25 aprile: la normalità era il problema, riprendiamoci il futuro

Suona ironico il richiamo a una festa in giorni in cui sentiamo di avere così poco da festeggiare. Le ragioni per non vedere nella festa dei motivi di festa sono molte. In questo tempo eccezionale, completamente inusuale e fuori dai binari ordinari della vita a cui siamo abituati, celebrare il 25 aprile non è facile. Anche per questo i neofascisti e la destra nostalgica stanno provando l’ennesima operazione revisionista, cercando intenzionalmente e spudoratamente di travisare il significato di questa data.

È ancora più importante recuperare i significati e i contenuti nei valori autentici della celebrazione della Liberazione che possano parlare alla realtà d’oggi. Sono tanti anche i motivi per continuare a fare festa, anche nel 2020 anno del coronavirus. Il primo motivo è di ordine politico generale: per immaginare una riorganizzazione della società più giusta e vicina ai bisogni delle persone non possiamo prescindere dalle fondamenta costituzionali della nostra Repubblica, fondamenta gettate con la Resistenza e la lotta di Liberazione. Il lavoro come diritto e come elemento primario per il progresso della società, l’iniziativa economica che «non può svolgersi in contrasto con l’utilità sociale o in modo da recare danno alla sicurezza, alla libertà, alla dignità umana», la salute e la cultura come diritti fondamentali di tutti e tutte. Da questa tavola di valori dobbiamo ripartire: è necessario inventare nuove forme di lotta e nuove modalità di realizzazione, ma gli obiettivi a cui giungere sono già lì, scritti nella Costituzione italiana.

Un secondo motivo è di ordine psicologico, emotivo: di Liberazione sentiamo il bisogno. Siamo tutti isolati, le nostre «belle città date al nemico» sono vuote, spoglie, ognuno è chiuso nella propria dimensione domestica, gli incontri nelle rapide uscite sono spesso sfuggenti, colpevolizzati. C’è un enorme desiderio di poter tornare in strada, abbracciarci, dire che l’emergenza è finita. Ma così non è, né sarà ancora per molto tempo, nonostante gli allentamenti che verranno. Allora la Liberazione dobbiamo conservarla come obiettivo di lungo termine, come conquista da raggiungere con pazienza e intelligenza, senza perdere l’immagine di un domani in cui la libera socialità sarà finalmente di nuovo una cosa normale.
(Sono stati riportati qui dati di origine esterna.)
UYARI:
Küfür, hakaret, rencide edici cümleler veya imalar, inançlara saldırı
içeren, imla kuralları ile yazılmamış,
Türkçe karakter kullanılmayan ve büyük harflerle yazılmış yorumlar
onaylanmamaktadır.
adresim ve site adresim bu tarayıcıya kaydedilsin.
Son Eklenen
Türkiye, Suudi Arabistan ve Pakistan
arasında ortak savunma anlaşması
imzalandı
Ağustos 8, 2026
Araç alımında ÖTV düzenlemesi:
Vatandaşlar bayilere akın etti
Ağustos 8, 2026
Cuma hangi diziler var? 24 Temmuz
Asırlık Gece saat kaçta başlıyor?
Ci sono poi altri motivi, di cui uno in particolare che emerge dal confronto storico. Nel 1943, 77 anni fa, il desiderio popolare di farla finita con la guerra e con il fascismo, espresso a chiare lettere con gli scioperi del marzo, portò il Gran Consiglio del Fascismo a decretare la fine di Mussolini e la consegna dei poteri al re, e quindi a Badoglio. Il 25 luglio si aprì la fase cosiddetta dei 45 giorni, in cui all’insegna della più ferma continuità istituzionale e politica gli apparati di potere tentarono di traghettare il paese dal fascismo al postfascismo, confermando la natura autoritaria e violenta dello Stato. La situazione era ormai talmente precipitata e compromessa che il tentativo non riuscì: la guerra voluta dal fascismo impediva ormai soluzioni di comodo, lo sviluppo del movimento resistenziale fu fondamentale nel marcare un cambio di passo nella vita politica italiana. L’anti-fascismo è stato la base per ricostruire il nostro paese, non il semplice post-fascismo.
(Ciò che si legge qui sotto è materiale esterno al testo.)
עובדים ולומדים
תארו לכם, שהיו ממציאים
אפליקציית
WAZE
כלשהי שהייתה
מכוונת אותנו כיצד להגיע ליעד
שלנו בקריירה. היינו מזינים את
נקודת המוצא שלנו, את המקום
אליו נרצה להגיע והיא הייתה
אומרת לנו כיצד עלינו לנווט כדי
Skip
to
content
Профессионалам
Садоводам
Oggi abbiamo individuato i veri problemi della tragedia che sta sconvolgendo l’Italia nel liberismo sfrenato, nelle privatizzazioni alla sanità, nel taglio selvaggio ai servizi pubblici essenziali, nella svalutazione sistematica del ruolo fondamentale svolto dai dipendenti statali, ma anche in un rapporto tra uomo e ambiente dominato dalla logica predatoria ed estrattiva: cosa pensiamo di fare per un domani più giusto? Vogliamo che sia dominato da una semplice logica del post- ovvero “voltiamo pagina e ricominciamo a fare come prima”, o possiamo finalmente immaginarci un futuro arricchito da una logica dell’anti-, rompendo e ribaltando quell’organizzazione sociale ed economica che così tanti disastri sta provocando?
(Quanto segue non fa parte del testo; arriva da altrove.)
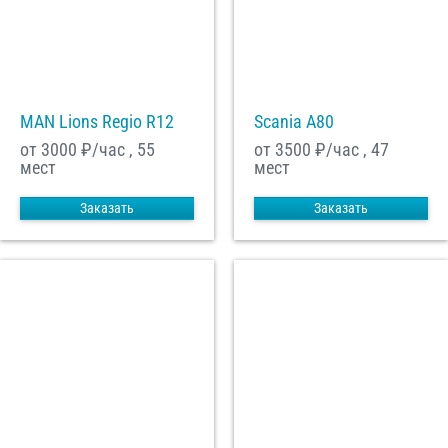
MAN Lions Regio R12
Scania A80
от 3000
₽/час , 55
от 3500
₽/час , 47
мест
мест
Заказать
Заказать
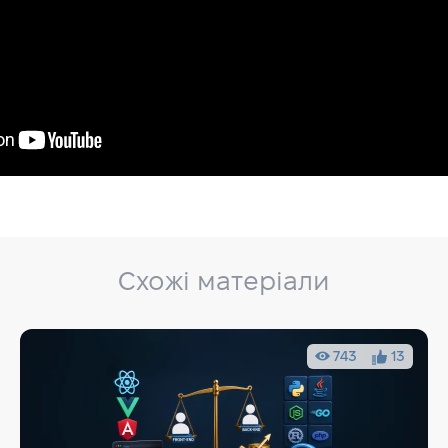
Схожі матеріали
743
13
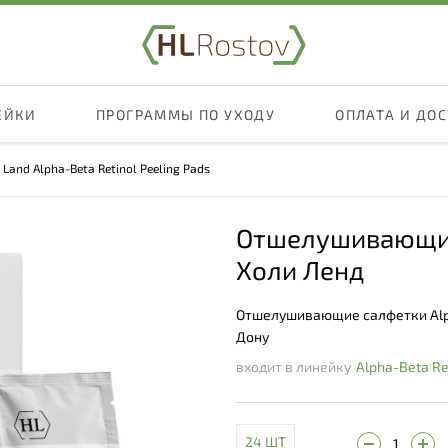
ЕЙКИ
ПРОГРАММЫ ПО УХОДУ
ОПЛАТА И ДО
 Land Alpha-Beta Retinol Peeling Pads
Отшелушивающие
Холи Ленд
Отшелушивающие салфетки Alpha
Дону
входит в линейку
Alpha-Beta Re
24 ШТ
Il 25 aprile 1945 è stato un giorno carico di aspettative per un domani nuovo, migliore, non calato dall’alto né già prevedibile: abbiamo bisogno oggi di quella stessa energia, di quella stessa voglia di riprendere in mano il nostro destino, con lo sforzo e l’impegno di tutti e tutte, per tornare insieme a camminare e cantare per le strade.